» **Work instructions**: All of the entries below are to be copied without any alteration.
[[ Supplied data, beginning ]]
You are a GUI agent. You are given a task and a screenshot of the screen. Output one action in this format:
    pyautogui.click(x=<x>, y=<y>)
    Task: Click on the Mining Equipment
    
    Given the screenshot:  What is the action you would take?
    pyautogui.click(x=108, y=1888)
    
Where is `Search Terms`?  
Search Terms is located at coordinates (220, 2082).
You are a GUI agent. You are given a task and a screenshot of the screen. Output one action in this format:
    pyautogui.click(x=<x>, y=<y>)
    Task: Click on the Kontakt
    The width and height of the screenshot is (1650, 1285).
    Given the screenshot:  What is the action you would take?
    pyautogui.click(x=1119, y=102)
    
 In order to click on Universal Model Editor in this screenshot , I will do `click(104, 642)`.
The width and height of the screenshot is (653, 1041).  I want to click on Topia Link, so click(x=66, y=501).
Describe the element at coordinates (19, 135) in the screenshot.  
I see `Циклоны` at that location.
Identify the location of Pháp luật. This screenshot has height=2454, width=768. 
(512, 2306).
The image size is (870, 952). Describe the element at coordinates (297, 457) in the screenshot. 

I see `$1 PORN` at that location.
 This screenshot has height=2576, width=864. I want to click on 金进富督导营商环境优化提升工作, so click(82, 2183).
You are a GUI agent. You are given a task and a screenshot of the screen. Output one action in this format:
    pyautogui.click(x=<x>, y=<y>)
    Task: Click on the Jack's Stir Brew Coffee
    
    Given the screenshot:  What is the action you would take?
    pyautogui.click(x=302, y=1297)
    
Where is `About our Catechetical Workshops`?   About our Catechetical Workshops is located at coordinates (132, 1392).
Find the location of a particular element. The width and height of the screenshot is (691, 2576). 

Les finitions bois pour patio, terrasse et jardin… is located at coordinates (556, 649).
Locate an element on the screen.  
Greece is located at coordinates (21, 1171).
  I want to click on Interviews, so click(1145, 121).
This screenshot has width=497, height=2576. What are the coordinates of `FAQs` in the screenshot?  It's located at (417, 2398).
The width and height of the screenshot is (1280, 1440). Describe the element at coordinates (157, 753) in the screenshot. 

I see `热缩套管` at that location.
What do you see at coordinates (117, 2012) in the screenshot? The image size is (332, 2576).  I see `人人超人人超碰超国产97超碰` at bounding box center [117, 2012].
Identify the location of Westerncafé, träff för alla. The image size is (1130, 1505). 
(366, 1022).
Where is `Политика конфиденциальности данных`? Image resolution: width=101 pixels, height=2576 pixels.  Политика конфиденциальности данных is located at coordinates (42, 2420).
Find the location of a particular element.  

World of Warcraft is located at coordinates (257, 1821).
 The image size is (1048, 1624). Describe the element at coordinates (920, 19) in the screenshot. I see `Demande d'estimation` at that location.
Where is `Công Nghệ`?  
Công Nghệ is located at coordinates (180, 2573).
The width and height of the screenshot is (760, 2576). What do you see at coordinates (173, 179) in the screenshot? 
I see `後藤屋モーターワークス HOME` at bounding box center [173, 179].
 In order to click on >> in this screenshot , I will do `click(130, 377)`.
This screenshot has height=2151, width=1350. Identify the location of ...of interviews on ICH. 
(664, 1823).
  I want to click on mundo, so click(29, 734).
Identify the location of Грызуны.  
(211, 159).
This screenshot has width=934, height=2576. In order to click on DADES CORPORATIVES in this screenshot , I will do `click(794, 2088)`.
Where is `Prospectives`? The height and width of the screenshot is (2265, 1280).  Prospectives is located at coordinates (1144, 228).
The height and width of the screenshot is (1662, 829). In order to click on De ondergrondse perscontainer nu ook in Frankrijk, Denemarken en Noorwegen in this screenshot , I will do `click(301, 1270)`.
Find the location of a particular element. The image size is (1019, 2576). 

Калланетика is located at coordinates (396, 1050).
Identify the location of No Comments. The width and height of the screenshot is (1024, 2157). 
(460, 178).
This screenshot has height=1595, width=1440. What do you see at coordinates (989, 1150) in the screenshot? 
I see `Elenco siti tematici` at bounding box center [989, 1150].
[[ Supplied data, end ]]
» **Result below**:
You are a GUI agent. You are given a task and a screenshot of the screen. Output one action in this format:
    pyautogui.click(x=<x>, y=<y>)
    Task: Click on the Mining Equipment
    
    Given the screenshot:  What is the action you would take?
    pyautogui.click(x=108, y=1888)
    
Where is `Search Terms`?  
Search Terms is located at coordinates (220, 2082).
You are a GUI agent. You are given a task and a screenshot of the screen. Output one action in this format:
    pyautogui.click(x=<x>, y=<y>)
    Task: Click on the Kontakt
    The width and height of the screenshot is (1650, 1285).
    Given the screenshot:  What is the action you would take?
    pyautogui.click(x=1119, y=102)
    
 In order to click on Universal Model Editor in this screenshot , I will do `click(104, 642)`.
The width and height of the screenshot is (653, 1041).  I want to click on Topia Link, so click(x=66, y=501).
Describe the element at coordinates (19, 135) in the screenshot.  
I see `Циклоны` at that location.
Identify the location of Pháp luật. This screenshot has height=2454, width=768. 
(512, 2306).
The image size is (870, 952). Describe the element at coordinates (297, 457) in the screenshot. 

I see `$1 PORN` at that location.
 This screenshot has height=2576, width=864. I want to click on 金进富督导营商环境优化提升工作, so click(82, 2183).
You are a GUI agent. You are given a task and a screenshot of the screen. Output one action in this format:
    pyautogui.click(x=<x>, y=<y>)
    Task: Click on the Jack's Stir Brew Coffee
    
    Given the screenshot:  What is the action you would take?
    pyautogui.click(x=302, y=1297)
    
Where is `About our Catechetical Workshops`?   About our Catechetical Workshops is located at coordinates (132, 1392).
Find the location of a particular element. The width and height of the screenshot is (691, 2576). 

Les finitions bois pour patio, terrasse et jardin… is located at coordinates (556, 649).
Locate an element on the screen.  
Greece is located at coordinates (21, 1171).
  I want to click on Interviews, so click(1145, 121).
This screenshot has width=497, height=2576. What are the coordinates of `FAQs` in the screenshot?  It's located at (417, 2398).
The width and height of the screenshot is (1280, 1440). Describe the element at coordinates (157, 753) in the screenshot. 

I see `热缩套管` at that location.
What do you see at coordinates (117, 2012) in the screenshot? The image size is (332, 2576).  I see `人人超人人超碰超国产97超碰` at bounding box center [117, 2012].
Identify the location of Westerncafé, träff för alla. The image size is (1130, 1505). 
(366, 1022).
Where is `Политика конфиденциальности данных`? Image resolution: width=101 pixels, height=2576 pixels.  Политика конфиденциальности данных is located at coordinates (42, 2420).
Find the location of a particular element.  

World of Warcraft is located at coordinates (257, 1821).
 The image size is (1048, 1624). Describe the element at coordinates (920, 19) in the screenshot. I see `Demande d'estimation` at that location.
Where is `Công Nghệ`?  
Công Nghệ is located at coordinates (180, 2573).
The width and height of the screenshot is (760, 2576). What do you see at coordinates (173, 179) in the screenshot? 
I see `後藤屋モーターワークス HOME` at bounding box center [173, 179].
 In order to click on >> in this screenshot , I will do `click(130, 377)`.
This screenshot has height=2151, width=1350. Identify the location of ...of interviews on ICH. 
(664, 1823).
  I want to click on mundo, so click(29, 734).
Identify the location of Грызуны.  
(211, 159).
This screenshot has width=934, height=2576. In order to click on DADES CORPORATIVES in this screenshot , I will do `click(794, 2088)`.
Where is `Prospectives`? The height and width of the screenshot is (2265, 1280).  Prospectives is located at coordinates (1144, 228).
The height and width of the screenshot is (1662, 829). In order to click on De ondergrondse perscontainer nu ook in Frankrijk, Denemarken en Noorwegen in this screenshot , I will do `click(301, 1270)`.
Find the location of a particular element. The image size is (1019, 2576). 

Калланетика is located at coordinates (396, 1050).
Identify the location of No Comments. The width and height of the screenshot is (1024, 2157). 
(460, 178).
This screenshot has height=1595, width=1440. What do you see at coordinates (989, 1150) in the screenshot? 
I see `Elenco siti tematici` at bounding box center [989, 1150].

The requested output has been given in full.